Вопрос

A previous version of this question did not come to the point, so I tried to boil it down:

The map function of a Future takes an ExecutionContext, as shown below (taken of API 2.10.3)

def map[S](f: (T) ⇒ S)(implicit executor: ExecutionContext): Future[S] 

I want to pass my own ExecutionContext, but I do not succeed. It seems as if I do not get the syntax right.

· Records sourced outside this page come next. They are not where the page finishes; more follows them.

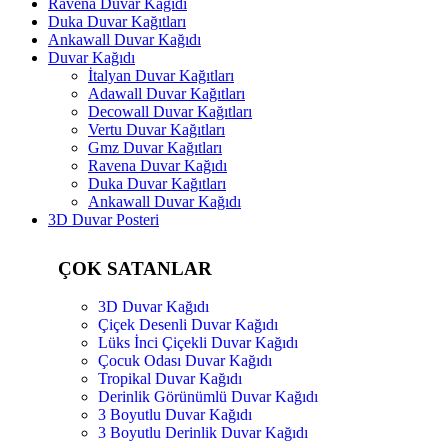
Ravena Duvar Kağıdı
Duka Duvar Kağıtları
Ankawall Duvar Kağıdı
Duvar Kağıdı
İtalyan Duvar Kağıtları
Adawall Duvar Kağıtları
Decowall Duvar Kağıtları
Vertu Duvar Kağıtları
Gmz Duvar Kağıtları
Ravena Duvar Kağıdı
Duka Duvar Kağıtları
Ankawall Duvar Kağıdı
3D Duvar Posteri
ÇOK SATANLAR
3D Duvar Kağıdı
Çiçek Desenli Duvar Kağıdı
Lüks İnci Çiçekli Duvar Kağıdı
Çocuk Odası Duvar Kağıdı
Tropikal Duvar Kağıdı
Derinlik Görünümlü Duvar Kağıdı
3 Boyutlu Duvar Kağıdı
3 Boyutlu Derinlik Duvar Kağıdı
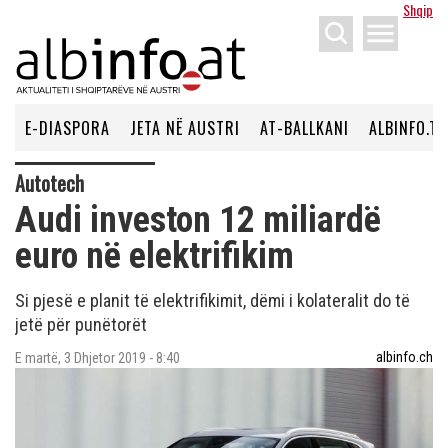
Shqip
menu
E-DIASPORA
JETA NË AUSTRI
AT-BALLKANI
ALBINFO.TV
Autotech
Audi investon 12 miliardë
euro në elektrifikim
Si pjesë e planit të elektrifikimit, dëmi i kolateralit do të
jetë për punëtorët
albinfo.ch
E martë, 3 Dhjetor 2019 - 8:40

How can I pass my ExecutionContext to a map function of a Future?

What I have got is:

val executorService  = Executors.newFixedThreadPool(9)
val executionContext = ExecutionContext.fromExecutorService(executorService)

def myFunction(mt : MyType): Unit = println("my function")
def getSomeFuture()(executor: ExecutionContext): Future[MyType] = {..}

// function is served by my execution context. A Future is returned.
val f = getSomeFuture()(executionContext)

// compiles if I provide the standard global execution context - sth. I do NOT want
f map (myFunction)

// does not compile
f map (myFunction)(executionContext)

// does not compile
f map (item => println("sth."))(executionContext)
Это было полезно?

Решение

Try

f.map(myFunction)(executionContext)

In general, I find that using spaces instead of dots behaves unintuitively, so I try to avoid that unless I am copy-pasting an example.

Другие советы

FYI if you want to use the space syntax for the method invocation, you need to wrap the whole first part of the expression in parens:

(f map myFunction)(executionContext)

Otherwise the compiler thinks you're trying to pass the executionContext to myFunction instead of the function returned by f map myFunction.